Researchers at the Norwegian Institute of Marine Research have developed an artificial intelligence system that can analyze the intricate patterns and growth rings on salmon scales to determine a fish’s origin, migration history, and health. Salmon scales act like a biological archive similar to tree rings, recording age, feeding patterns, and environmental conditions throughout the fish’s life. By training an artificial intelligence model to recognize these patterns, the team created a tool that can assess an individual salmon’s entire life history in seconds and reliably distinguish between farmed and wild fish.
The technology is positioned as a major advance for salmon conservation and fisheries regulation, particularly in addressing the ecological risks posed when genetically distinct farmed salmon escape aquaculture facilities and mix with wild populations. With artificial intelligence powered scale analysis, regulators can quickly flag potential illegal fishing and detect farmed salmon in protected wild habitats, improving enforcement and supporting targeted conservation measures. The system also allows authorities and scientists to monitor the health and abundance of wild stocks more effectively, informing decisions on sustainable fishing and habitat management. Officials describe it as a game changer that offers unprecedented insight into individual fish and strengthens long term management of vital salmon resources.

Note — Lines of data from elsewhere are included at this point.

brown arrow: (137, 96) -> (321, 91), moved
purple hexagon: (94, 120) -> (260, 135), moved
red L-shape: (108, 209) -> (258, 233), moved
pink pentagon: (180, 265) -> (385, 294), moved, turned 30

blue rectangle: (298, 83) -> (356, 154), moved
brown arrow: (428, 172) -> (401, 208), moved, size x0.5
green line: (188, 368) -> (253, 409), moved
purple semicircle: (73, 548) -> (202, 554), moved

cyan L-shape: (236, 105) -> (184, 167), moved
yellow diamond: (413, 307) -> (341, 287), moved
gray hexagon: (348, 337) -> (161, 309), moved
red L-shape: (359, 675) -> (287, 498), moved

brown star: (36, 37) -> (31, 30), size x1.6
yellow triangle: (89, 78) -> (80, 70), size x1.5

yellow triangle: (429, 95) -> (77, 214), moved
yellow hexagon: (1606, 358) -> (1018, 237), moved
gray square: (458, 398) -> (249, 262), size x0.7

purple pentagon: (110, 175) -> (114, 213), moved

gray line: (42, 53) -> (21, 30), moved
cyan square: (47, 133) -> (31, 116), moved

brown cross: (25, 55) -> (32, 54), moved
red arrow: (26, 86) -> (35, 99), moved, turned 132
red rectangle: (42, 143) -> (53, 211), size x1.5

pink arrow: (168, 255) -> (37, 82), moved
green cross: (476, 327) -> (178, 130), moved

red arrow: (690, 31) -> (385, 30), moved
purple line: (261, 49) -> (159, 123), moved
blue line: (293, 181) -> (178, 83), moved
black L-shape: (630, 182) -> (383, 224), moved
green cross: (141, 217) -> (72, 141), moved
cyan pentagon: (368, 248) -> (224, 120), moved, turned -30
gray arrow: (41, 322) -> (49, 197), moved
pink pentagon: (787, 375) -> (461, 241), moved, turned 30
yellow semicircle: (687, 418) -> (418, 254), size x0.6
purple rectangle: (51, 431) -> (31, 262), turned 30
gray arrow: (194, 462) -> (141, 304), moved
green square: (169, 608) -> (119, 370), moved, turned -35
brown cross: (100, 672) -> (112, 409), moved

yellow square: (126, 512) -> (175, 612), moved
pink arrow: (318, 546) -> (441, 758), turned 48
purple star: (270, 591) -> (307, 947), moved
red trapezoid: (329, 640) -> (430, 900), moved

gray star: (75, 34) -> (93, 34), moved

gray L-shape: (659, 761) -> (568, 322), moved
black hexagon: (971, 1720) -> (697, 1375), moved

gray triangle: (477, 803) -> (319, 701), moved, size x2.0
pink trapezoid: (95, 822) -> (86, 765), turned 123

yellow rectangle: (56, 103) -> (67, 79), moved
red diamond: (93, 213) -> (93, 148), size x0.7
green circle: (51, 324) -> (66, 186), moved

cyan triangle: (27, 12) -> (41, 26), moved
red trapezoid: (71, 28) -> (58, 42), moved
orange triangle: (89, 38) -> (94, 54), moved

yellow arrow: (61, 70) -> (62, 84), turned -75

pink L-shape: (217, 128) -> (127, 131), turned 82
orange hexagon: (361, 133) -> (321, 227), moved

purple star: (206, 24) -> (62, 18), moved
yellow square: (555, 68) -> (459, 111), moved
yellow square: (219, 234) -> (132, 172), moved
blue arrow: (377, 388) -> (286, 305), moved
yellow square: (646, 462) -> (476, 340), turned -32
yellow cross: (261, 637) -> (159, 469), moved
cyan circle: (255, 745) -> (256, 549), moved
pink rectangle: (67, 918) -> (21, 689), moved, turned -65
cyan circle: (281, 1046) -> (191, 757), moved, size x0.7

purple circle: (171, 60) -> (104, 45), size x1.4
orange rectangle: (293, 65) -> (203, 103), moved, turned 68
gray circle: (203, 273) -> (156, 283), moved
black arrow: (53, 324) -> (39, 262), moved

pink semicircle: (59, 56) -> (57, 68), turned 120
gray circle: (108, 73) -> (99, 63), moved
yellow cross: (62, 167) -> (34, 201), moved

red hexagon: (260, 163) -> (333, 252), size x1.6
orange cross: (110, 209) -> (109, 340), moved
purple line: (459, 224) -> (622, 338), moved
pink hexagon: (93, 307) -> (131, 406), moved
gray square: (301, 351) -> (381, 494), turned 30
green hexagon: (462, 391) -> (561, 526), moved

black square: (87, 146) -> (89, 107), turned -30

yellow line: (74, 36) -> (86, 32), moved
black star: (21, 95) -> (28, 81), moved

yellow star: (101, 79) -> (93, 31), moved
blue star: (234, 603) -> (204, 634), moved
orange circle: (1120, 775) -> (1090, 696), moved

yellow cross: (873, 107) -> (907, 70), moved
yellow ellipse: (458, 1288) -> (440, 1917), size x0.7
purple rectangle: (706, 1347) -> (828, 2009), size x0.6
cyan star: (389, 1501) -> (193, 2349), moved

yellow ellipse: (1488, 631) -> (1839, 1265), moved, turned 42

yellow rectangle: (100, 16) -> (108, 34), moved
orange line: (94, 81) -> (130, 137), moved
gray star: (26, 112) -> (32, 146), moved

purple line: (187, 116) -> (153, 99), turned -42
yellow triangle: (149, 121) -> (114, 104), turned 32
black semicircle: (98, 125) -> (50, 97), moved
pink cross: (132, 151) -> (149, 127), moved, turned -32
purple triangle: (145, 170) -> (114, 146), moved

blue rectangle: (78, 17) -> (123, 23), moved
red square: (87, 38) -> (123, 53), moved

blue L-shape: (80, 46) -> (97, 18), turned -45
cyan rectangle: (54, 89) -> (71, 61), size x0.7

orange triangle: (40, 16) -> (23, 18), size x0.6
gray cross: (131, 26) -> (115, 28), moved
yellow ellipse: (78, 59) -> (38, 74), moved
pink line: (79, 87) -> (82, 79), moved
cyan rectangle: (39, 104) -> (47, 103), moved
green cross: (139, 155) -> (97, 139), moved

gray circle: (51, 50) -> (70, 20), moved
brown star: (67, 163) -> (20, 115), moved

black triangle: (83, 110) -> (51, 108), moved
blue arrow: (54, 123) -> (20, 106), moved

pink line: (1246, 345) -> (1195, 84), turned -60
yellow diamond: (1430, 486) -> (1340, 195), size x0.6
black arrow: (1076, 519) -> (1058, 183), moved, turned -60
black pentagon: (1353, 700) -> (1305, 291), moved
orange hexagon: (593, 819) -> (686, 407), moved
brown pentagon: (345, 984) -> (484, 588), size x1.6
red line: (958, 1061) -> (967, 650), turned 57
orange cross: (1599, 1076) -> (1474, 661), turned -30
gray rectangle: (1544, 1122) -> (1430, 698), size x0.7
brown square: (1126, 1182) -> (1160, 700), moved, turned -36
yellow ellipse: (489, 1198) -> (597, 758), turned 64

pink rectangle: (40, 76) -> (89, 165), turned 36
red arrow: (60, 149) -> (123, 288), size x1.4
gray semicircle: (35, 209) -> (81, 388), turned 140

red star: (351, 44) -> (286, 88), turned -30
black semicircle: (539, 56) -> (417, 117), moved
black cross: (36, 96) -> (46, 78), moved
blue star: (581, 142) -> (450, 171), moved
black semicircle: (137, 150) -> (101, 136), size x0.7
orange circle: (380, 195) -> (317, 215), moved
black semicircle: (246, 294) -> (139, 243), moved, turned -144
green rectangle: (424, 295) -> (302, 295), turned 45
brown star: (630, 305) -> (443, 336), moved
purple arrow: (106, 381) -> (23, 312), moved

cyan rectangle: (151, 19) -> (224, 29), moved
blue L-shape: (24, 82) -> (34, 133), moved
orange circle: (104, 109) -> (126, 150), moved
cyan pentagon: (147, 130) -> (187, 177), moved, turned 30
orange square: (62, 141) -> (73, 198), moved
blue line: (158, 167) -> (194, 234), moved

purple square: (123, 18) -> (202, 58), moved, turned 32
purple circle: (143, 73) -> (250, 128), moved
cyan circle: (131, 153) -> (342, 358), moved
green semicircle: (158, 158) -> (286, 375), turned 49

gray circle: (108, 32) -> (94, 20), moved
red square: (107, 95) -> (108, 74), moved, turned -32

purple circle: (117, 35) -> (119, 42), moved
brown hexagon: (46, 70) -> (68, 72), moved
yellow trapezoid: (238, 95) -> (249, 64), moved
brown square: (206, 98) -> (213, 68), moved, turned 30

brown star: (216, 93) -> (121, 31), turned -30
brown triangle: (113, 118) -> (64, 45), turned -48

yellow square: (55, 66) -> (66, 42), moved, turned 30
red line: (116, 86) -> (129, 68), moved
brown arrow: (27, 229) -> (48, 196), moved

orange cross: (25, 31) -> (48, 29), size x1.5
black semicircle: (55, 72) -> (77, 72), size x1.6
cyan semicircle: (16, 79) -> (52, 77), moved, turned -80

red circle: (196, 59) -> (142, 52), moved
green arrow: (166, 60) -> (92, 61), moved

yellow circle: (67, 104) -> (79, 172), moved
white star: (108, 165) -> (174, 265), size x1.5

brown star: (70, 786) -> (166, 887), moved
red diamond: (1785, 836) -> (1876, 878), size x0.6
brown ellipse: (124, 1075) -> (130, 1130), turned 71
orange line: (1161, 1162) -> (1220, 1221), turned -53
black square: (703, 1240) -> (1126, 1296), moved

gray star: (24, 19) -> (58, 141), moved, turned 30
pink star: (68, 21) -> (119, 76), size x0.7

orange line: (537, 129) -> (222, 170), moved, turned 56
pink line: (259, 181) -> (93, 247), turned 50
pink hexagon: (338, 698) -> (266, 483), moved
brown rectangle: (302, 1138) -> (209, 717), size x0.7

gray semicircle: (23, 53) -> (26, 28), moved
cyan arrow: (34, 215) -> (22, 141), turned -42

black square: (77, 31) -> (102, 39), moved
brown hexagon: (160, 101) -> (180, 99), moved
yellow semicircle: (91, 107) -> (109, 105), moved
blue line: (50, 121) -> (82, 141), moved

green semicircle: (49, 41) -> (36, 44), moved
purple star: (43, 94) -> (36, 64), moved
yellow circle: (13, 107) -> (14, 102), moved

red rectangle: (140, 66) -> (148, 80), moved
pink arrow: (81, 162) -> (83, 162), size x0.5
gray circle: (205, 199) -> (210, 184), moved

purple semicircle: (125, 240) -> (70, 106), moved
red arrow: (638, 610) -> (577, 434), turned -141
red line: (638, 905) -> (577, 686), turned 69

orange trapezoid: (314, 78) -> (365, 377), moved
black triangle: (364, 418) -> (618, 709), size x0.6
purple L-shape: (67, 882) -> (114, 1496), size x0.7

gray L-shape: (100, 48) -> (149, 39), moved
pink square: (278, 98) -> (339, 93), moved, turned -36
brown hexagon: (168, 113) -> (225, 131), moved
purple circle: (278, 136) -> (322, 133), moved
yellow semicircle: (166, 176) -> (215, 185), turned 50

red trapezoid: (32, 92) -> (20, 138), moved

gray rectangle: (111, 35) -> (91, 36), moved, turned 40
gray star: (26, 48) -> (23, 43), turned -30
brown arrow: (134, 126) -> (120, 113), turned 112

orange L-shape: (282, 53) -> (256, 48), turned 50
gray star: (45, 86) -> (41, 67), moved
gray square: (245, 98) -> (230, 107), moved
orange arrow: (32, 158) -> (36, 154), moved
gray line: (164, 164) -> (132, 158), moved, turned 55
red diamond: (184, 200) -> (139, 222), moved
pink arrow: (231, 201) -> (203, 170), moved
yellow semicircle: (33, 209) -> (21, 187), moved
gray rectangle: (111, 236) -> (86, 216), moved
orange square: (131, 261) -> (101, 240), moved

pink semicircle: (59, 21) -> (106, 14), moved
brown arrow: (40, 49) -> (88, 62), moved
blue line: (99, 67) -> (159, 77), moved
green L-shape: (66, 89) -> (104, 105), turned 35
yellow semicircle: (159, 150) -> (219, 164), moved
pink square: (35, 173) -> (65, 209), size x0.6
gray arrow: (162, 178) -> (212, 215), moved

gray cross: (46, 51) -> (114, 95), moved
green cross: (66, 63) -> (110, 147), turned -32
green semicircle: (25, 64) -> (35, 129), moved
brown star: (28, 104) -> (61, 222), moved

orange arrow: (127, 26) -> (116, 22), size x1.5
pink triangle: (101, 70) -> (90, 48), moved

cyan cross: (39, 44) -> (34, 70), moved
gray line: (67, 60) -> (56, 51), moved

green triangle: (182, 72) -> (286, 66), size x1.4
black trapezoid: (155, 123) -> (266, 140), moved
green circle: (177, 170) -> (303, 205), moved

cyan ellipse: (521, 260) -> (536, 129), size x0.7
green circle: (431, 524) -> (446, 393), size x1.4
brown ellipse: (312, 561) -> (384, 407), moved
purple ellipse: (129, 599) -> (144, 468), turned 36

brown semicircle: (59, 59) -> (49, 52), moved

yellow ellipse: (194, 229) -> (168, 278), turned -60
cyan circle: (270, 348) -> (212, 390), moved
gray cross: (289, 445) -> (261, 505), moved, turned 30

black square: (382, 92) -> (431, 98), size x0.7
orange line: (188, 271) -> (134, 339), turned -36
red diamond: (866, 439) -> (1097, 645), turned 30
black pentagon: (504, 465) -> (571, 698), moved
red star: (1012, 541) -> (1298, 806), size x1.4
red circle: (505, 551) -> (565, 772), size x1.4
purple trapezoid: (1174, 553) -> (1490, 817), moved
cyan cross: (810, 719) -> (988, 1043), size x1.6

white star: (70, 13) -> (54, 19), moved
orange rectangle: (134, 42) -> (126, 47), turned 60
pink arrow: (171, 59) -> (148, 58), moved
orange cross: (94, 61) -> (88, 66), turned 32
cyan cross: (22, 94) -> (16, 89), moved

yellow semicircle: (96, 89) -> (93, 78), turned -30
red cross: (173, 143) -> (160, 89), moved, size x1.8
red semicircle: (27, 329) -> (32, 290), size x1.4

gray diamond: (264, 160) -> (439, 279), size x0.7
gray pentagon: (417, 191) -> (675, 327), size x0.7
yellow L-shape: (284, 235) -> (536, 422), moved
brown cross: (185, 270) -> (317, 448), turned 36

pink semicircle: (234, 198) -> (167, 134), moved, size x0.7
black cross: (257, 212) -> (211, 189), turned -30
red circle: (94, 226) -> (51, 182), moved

Although developed in Norway, the method is presented as globally relevant for regions with significant salmon populations, including Canada, the United States, and Russia, and is expected to become a standard practice as adoption widens. The aquaculture sector is a key focus, with the tool helping operators detect containment breaches, enhance sustainability credentials, and verify product origin for consumers seeking traceable seafood. Researchers report that the artificial intelligence based system has achieved a success rate of over 95% in correctly identifying the origin and life history of individual salmon, with processing times typically less than a minute per scale, which is a substantial improvement over traditional, slower and more subjective methods. Long term, the technology is framed as a collaborative innovation between scientists and technologists that can combat illegal, unreported, and unregulated fishing, improve traceability, and support the recovery of endangered salmon species and the ecosystems that depend on them.